**Work order**:
The lines to copy from the data below are those that hold the string "Holz".

Data to examine Block Start

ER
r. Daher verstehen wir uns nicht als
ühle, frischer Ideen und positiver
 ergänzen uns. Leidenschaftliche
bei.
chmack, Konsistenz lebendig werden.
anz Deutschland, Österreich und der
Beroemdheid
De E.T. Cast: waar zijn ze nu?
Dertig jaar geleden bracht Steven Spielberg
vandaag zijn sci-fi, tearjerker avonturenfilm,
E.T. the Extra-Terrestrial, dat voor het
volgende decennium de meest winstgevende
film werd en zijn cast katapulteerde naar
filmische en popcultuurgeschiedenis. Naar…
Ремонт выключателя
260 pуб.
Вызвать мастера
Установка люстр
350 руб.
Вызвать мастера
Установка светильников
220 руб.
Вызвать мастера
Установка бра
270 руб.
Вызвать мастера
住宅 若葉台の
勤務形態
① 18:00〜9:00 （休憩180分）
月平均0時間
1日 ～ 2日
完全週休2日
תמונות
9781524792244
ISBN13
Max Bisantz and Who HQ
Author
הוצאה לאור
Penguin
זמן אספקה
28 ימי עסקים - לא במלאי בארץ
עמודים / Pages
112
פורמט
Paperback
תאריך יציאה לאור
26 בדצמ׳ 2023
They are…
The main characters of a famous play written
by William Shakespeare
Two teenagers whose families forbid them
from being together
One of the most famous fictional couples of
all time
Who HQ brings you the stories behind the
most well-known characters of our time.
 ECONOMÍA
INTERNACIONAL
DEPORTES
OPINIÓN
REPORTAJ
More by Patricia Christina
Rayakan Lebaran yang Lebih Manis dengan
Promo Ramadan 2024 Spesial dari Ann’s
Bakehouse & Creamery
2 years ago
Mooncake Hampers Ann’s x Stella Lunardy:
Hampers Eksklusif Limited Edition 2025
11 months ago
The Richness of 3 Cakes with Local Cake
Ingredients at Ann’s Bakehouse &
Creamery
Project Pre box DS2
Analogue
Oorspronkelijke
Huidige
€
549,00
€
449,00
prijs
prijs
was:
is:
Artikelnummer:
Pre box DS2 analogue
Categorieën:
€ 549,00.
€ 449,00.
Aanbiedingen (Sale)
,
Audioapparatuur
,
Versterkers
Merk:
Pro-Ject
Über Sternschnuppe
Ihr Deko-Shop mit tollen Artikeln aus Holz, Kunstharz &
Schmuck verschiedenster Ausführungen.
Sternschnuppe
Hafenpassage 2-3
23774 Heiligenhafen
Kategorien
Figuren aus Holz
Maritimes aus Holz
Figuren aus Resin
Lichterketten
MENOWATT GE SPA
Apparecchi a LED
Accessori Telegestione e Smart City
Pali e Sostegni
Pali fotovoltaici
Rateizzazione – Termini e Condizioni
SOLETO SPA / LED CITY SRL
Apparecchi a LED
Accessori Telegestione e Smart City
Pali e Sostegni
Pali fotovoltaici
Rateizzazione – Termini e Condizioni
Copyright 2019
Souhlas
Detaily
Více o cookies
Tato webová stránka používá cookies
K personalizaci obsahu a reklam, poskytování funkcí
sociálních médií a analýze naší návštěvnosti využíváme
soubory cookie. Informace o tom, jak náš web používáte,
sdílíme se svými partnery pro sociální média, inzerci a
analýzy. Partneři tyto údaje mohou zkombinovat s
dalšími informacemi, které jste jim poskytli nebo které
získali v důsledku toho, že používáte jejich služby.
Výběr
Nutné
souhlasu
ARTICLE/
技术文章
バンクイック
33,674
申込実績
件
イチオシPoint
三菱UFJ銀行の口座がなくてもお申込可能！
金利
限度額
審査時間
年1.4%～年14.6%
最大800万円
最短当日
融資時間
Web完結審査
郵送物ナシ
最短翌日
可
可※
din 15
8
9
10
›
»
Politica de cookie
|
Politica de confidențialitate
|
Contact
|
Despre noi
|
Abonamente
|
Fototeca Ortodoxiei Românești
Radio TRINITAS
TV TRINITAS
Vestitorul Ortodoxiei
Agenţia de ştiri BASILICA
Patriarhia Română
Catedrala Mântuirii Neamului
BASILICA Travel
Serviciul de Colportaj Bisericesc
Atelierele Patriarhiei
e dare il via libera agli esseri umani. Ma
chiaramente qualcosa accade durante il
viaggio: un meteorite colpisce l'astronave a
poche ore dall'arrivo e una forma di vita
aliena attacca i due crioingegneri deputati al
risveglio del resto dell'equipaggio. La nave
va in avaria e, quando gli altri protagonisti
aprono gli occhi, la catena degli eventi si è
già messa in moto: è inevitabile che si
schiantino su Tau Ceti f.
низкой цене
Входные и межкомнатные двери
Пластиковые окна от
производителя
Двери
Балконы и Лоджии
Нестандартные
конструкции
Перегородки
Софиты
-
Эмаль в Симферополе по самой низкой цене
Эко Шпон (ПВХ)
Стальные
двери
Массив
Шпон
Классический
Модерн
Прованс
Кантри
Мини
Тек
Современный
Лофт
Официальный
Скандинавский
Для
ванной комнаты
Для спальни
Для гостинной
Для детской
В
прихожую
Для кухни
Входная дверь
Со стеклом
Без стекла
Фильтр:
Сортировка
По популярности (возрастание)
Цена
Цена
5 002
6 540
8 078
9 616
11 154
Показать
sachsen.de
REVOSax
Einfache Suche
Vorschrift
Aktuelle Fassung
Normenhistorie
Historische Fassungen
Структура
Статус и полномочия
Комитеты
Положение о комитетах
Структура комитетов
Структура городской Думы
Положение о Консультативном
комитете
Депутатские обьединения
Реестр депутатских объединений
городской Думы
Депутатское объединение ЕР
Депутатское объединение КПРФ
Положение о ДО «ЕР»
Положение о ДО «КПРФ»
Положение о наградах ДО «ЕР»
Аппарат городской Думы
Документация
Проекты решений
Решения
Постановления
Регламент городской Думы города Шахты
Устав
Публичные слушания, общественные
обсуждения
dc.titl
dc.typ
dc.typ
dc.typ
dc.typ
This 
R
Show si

Data to examine Block End

**Written solution**:
Ihr Deko-Shop mit tollen Artikeln aus Holz, Kunstharz &
Figuren aus Holz
Maritimes aus Holz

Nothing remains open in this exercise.